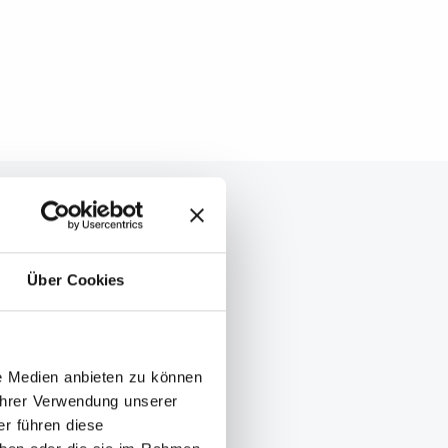
Über Cookies
le Medien anbieten zu können
Ihrer Verwendung unserer
r führen diese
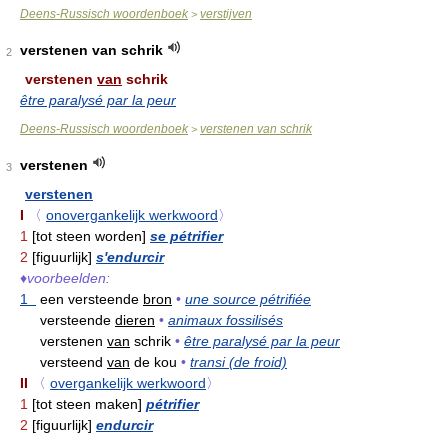
Deens-Russisch woordenboek
verstijven
>
verstenen van schrik
2
verstenen
van
schrik
être paralysé par la peur
Deens-Russisch woordenboek
verstenen van schrik
>
verstenen
3
verstenen
I
〈
onovergankelijk werkwoord
〉
1
[tot steen worden]
se pétrifier
2
[figuurlijk]
s'endurcir
♦
voorbeelden:
1
een versteende
bron
•
une source pétrifiée
versteende
dieren
•
animaux fossilisés
verstenen
van
schrik
•
être paralysé par la peur
versteend
van
de kou
•
transi (de froid)
II
〈
overgankelijk werkwoord
〉
1
[tot steen maken]
pétrifier
2
[figuurlijk]
endurcir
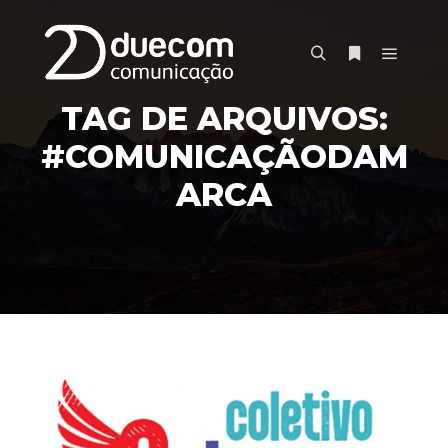
TAG DE ARQUIVOS:
#COMUNICAÇÃODAM
ARCA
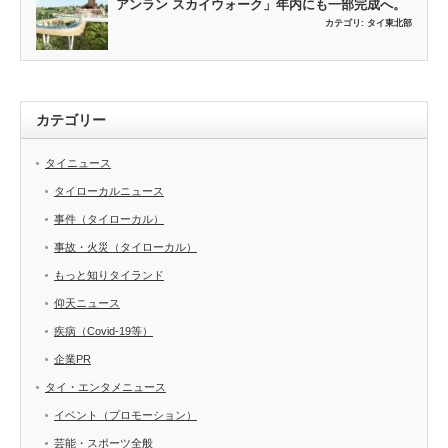
アンラン スカイウォーク」年内にも一部完成へ。
カテゴリ:
タイ東北部
カテゴリー
タイニュース
タイローカルニュース
事件（タイローカル）
事故・火災（タイローカル）
もっと知りタイランド
仰天ニュース
疾病（Covid-19等）
企業PR
タイ・エンタメニュース
イベント（プロモーション）
芸能・スポーツ全般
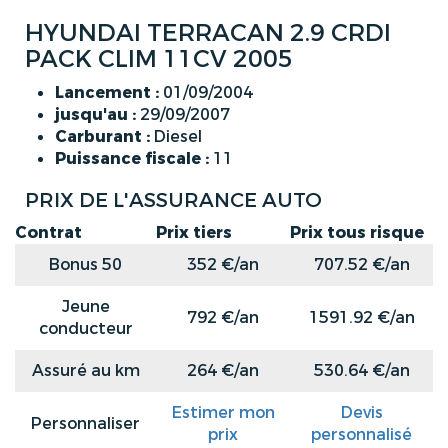
HYUNDAI TERRACAN 2.9 CRDI
PACK CLIM 11CV 2005
Lancement :
01/09/2004
jusqu'au :
29/09/2007
Carburant :
Diesel
Puissance fiscale :
11
PRIX DE L'ASSURANCE AUTO
Contrat
Prix tiers
Prix tous risque
Bonus 50
352 €/an
707.52 €/an
Jeune
792 €/an
1591.92 €/an
conducteur
Assuré au km
264 €/an
530.64 €/an
Estimer mon
Devis
Personnaliser
prix
personnalisé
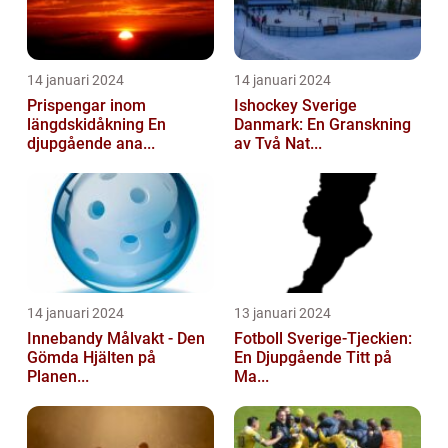
14 januari 2024
14 januari 2024
Prispengar inom
Ishockey Sverige
längdskidåkning En
Danmark: En Granskning
djupgående ana...
av Två Nat...
14 januari 2024
13 januari 2024
Innebandy Målvakt - Den
Fotboll Sverige-Tjeckien:
Gömda Hjälten på
En Djupgående Titt på
Planen...
Ma...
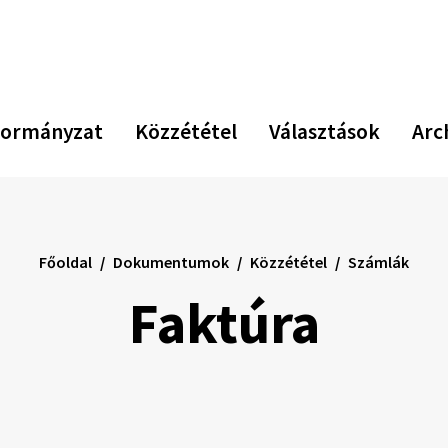
ormányzat
Közzététel
Választások
Arc
Főoldal
Dokumentumok
Közzététel
Számlák
Faktúra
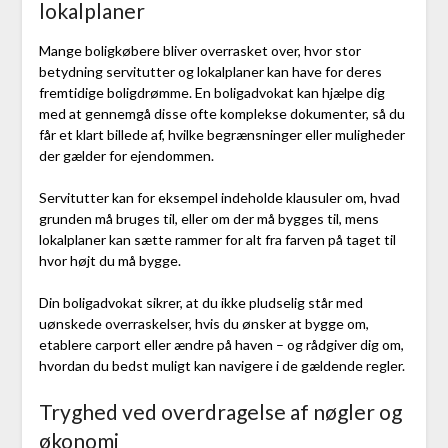
lokalplaner
Mange boligkøbere bliver overrasket over, hvor stor
betydning servitutter og lokalplaner kan have for deres
fremtidige boligdrømme. En boligadvokat kan hjælpe dig
med at gennemgå disse ofte komplekse dokumenter, så du
får et klart billede af, hvilke begrænsninger eller muligheder
der gælder for ejendommen.
Servitutter kan for eksempel indeholde klausuler om, hvad
grunden må bruges til, eller om der må bygges til, mens
lokalplaner kan sætte rammer for alt fra farven på taget til
hvor højt du må bygge.
Din boligadvokat sikrer, at du ikke pludselig står med
uønskede overraskelser, hvis du ønsker at bygge om,
etablere carport eller ændre på haven – og rådgiver dig om,
hvordan du bedst muligt kan navigere i de gældende regler.
Tryghed ved overdragelse af nøgler og
økonomi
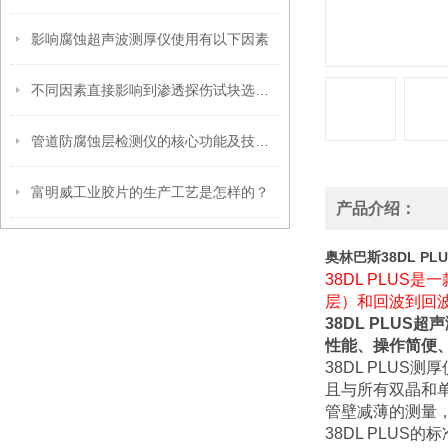
影响腐蚀超声波测厚仪使用有以下因素
不同因素直接影响到渗透探伤试块选型工作
管道防腐蚀层检测仪的核心功能及技术原理介绍
富明威工业胶片的生产工艺是怎样的？
产品介绍：
奥林巴斯38DL P
38DL PLU
层）和回波到回
38DL PLUS超
性能、操作简便
38DL PLU
且与所有双晶和单
管壁减薄的测量
38DL PLU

******************************

» Exercise objective
Repeat only the lines from the one holding "lokalplaner kan sætte" through the last line of the data, inclusive. Keep the pictures out.

» Expected answer
lokalplaner kan sætte rammer for alt fra farven på taget til
hvor højt du må bygge.
Din boligadvokat sikrer, at du ikke pludselig står med
uønskede overraskelser, hvis du ønsker at bygge om,
etablere carport eller ændre på haven – og rådgiver dig om,
hvordan du bedst muligt kan navigere i de gældende regler.
Tryghed ved overdragelse af nøgler og
økonomi
影响腐蚀超声波测厚仪使用有以下因素
不同因素直接影响到渗透探伤试块选型工作
管道防腐蚀层检测仪的核心功能及技术原理介绍
富明威工业胶片的生产工艺是怎样的？
产品介绍：
奥林巴斯38DL P
38DL PLU
层）和回波到回
38DL PLUS超
性能、操作简便
38DL PLU
且与所有双晶和单
管壁减薄的测量
38DL PLU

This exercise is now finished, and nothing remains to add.